Casualties and losses
- A few thousand: 6,000 killed and wounded

= Battle of Kopychyntsi =

1651 battle

The Battle of Kopychyntsi (Ukrainian: Битва під Копичинцями, Polish: Bitwa pod Kopyczyńcami; 12 May 1651) was fought between the Cossack Hetmanate and Crimean Khanate against the Polish–Lithuanian Commonwealth as a part of the Khmelnytsky Uprising. Near the site of the present-day city of Kopychyntsi in Ukraine, a forces of the Zaporozhian Cossacks under the command of Osavul Demko Lyzovets, Colonels Fylon Dzhalaliy and Semen Savych was defeated by the Polish–Lithuanian Commonwealth's forces under the command of Hetman Marcin Kalinowski, Noblemans Marek Sobieski and Aleksander Koniecpolski.

In January 1651, the Zaporozhian Cossacks under the command of Hetman Bohdan Khmelnytsky launched an attack on the Bratslav Voivodeship of the Polish–Lithuanian Commonwealth and violated the Treaty of Zboriv which was signed on 18 August 1649. The Crown Army led by Hetman Marcin Kalinowski came against them and starting a military campaign which lasted until September 1651, then the Treaty of Bila Tserkva was signed. After the Polish–Lithuanian victory in the Battle of Krasne in 20–23 February 1651, the Poles and Lithuanians forces were able to advance and capture some Cossack fortresses in the Bratslav Regiment. At the beginning of 1651, the Siege of Vinnytsia in 11–12 March 1651 began, after which the Poles and Lithuanians were forced to retreat and lost against the Zaporozhian Cossacks. Hetman Marcin Kalinowski received an order from the Polish King John II Casimir to unite with the Crown Army forces numbered around 12,000 men in Sokal. Meanwhile, Hetman Bohdan Khmelnytsky set off with numbered around 80,000 forces of the Cossacks and Tatars in Ternopil, while a forces of the Zaporozhian Cossacks and Crimean Tatars numbered around 40,000 men led by Osavul Demko Lyzovets and Colonels Fylon Dzhalaliy and Semen Savych set out to catch up with the Crown Army. Meanwhile, famine began in the Polish–Lithuanian Commonwealth's forces.

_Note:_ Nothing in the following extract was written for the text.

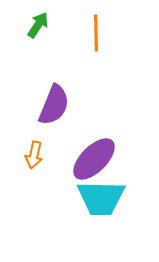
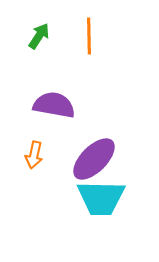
green arrow: moved 1 px right, 11 px down
orange line: moved 7 px left, 3 px down
purple semicircle: rotated 102 degrees counterclockwise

On 10 May 1651, a forces of the Zaporozhian Cossacks and Crimean Tatars crossed the Seret River and waited for the arrival of Hetman Bohdan Khmelnytsky's forces, which didn't arrived. Then they moved to Kamianets. Not finding the Crown Army there, Fylon Dzhalaliy started a siege of the city, Demko Lyzovets and Semen Savych moved on in pursuit of the Polish–Lithuanian Commonwealth's forces. They caught up with them on 12 May 1651 near Kopychyntsi, where the battle took place.

A forces of the Cossack Hetmanate and Crimean Khanate were numbered around 40,000 men against the forces of the Polish–Lithuanian Commonwealth which was numbered around 12,000 men.

Hetman Marcin Kalinowski, who was a commander of the battle, he divided in 3 parts of his forces, 2 of which he ambushed with the commanders Marek Sobieski and Aleksander Koniecpolski, in this way they claimed victory and defeated a forces of the Zaporozhian Cossacks and Crimean Tatars which was outnumbered.